For the entries that follow, set down each one exactly and drop any pictures.

Page layout parsing data:
|---|

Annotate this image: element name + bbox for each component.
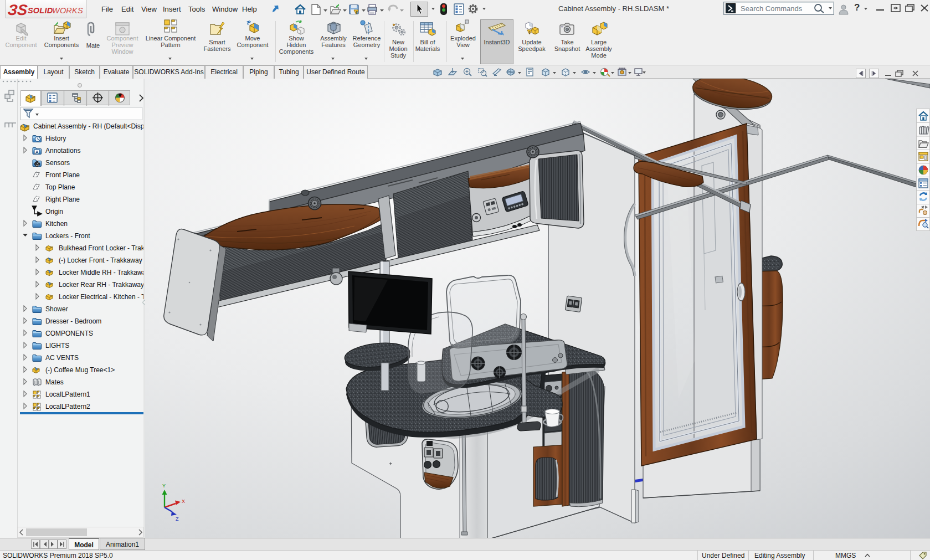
svg-text:SOLID: SOLID [28,6,53,15]
svg-text:LocalLPattern2: LocalLPattern2 [45,403,90,410]
svg-text:Annotations: Annotations [45,147,80,155]
svg-text:Y: Y [162,483,166,489]
svg-text:Front Plane: Front Plane [45,171,80,179]
svg-text:!: ! [529,30,530,34]
svg-text:Right Plane: Right Plane [45,196,80,203]
svg-text:Top Plane: Top Plane [45,183,75,191]
svg-text:Z: Z [176,516,179,522]
svg-text:Sensors: Sensors [45,159,70,167]
svg-text:X: X [182,499,185,504]
svg-text:!: ! [356,11,357,14]
svg-text:WORKS: WORKS [52,6,83,15]
svg-text:Shower: Shower [45,305,68,313]
svg-text:Lockers - Front: Lockers - Front [45,232,90,240]
svg-text:Origin: Origin [45,208,63,215]
svg-text:LIGHTS: LIGHTS [45,342,69,350]
svg-text:(-) Coffee Mug Tree<1>: (-) Coffee Mug Tree<1> [45,366,115,374]
svg-text:A: A [35,150,39,155]
svg-text:Locker Middle RH - Trakkawa: Locker Middle RH - Trakkawa [59,269,145,276]
svg-text:AC VENTS: AC VENTS [45,354,79,362]
svg-text:(-) Locker Front - Trakkaway 8: (-) Locker Front - Trakkaway 8 [59,256,145,264]
svg-text:COMPONENTS: COMPONENTS [45,330,93,337]
svg-text:ЗS: ЗS [7,1,29,18]
svg-text:Cabinet Assembly - RH (Defaul: Cabinet Assembly - RH (Default<Disp [33,122,145,130]
svg-text:LocalLPattern1: LocalLPattern1 [45,391,90,398]
svg-text:Dresser - Bedroom: Dresser - Bedroom [45,317,101,325]
svg-text:Locker Electrical - Kitchen -: Locker Electrical - Kitchen - T [59,293,145,301]
svg-text:Kitchen: Kitchen [45,220,68,228]
svg-text:Mates: Mates [45,378,64,386]
svg-text:Bulkhead Front Locker - Trakl: Bulkhead Front Locker - Trakl [59,244,145,252]
svg-text:History: History [45,135,66,142]
svg-text:Locker Rear RH - Trakkaway 8: Locker Rear RH - Trakkaway 8 [59,281,145,289]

|---|

Written answer:
Annotate this image: element name + bbox for each component.
svg-text:SOLID: SOLID [28,6,53,15]
svg-text:LocalLPattern2: LocalLPattern2 [45,403,90,410]
svg-text:Annotations: Annotations [45,147,80,155]
svg-text:Y: Y [162,483,166,489]
svg-text:Front Plane: Front Plane [45,171,80,179]
svg-text:!: ! [529,30,530,34]
svg-text:Right Plane: Right Plane [45,196,80,203]
svg-text:Top Plane: Top Plane [45,183,75,191]
svg-text:Z: Z [176,516,179,522]
svg-text:Sensors: Sensors [45,159,70,167]
svg-text:X: X [182,499,185,504]
svg-text:!: ! [356,11,357,14]
svg-text:WORKS: WORKS [52,6,83,15]
svg-text:Shower: Shower [45,305,68,313]
svg-text:Lockers - Front: Lockers - Front [45,232,90,240]
svg-text:Origin: Origin [45,208,63,215]
svg-text:LIGHTS: LIGHTS [45,342,69,350]
svg-text:(-) Coffee Mug Tree<1>: (-) Coffee Mug Tree<1> [45,366,115,374]
svg-text:A: A [35,150,39,155]
svg-text:Locker Middle RH - Trakkawa: Locker Middle RH - Trakkawa [59,269,145,276]
svg-text:AC VENTS: AC VENTS [45,354,79,362]
svg-text:(-) Locker Front - Trakkaway 8: (-) Locker Front - Trakkaway 8 [59,256,145,264]
svg-text:COMPONENTS: COMPONENTS [45,330,93,337]
svg-text:ЗS: ЗS [7,1,29,18]
svg-text:Cabinet Assembly - RH (Defaul: Cabinet Assembly - RH (Default<Disp [33,122,145,130]
svg-text:LocalLPattern1: LocalLPattern1 [45,391,90,398]
svg-text:Dresser - Bedroom: Dresser - Bedroom [45,317,101,325]
svg-text:Locker Electrical - Kitchen -: Locker Electrical - Kitchen - T [59,293,145,301]
svg-text:Kitchen: Kitchen [45,220,68,228]
svg-text:Mates: Mates [45,378,64,386]
svg-text:Bulkhead Front Locker - Trakl: Bulkhead Front Locker - Trakl [59,244,145,252]
svg-text:History: History [45,135,66,142]
svg-text:Locker Rear RH - Trakkaway 8: Locker Rear RH - Trakkaway 8 [59,281,145,289]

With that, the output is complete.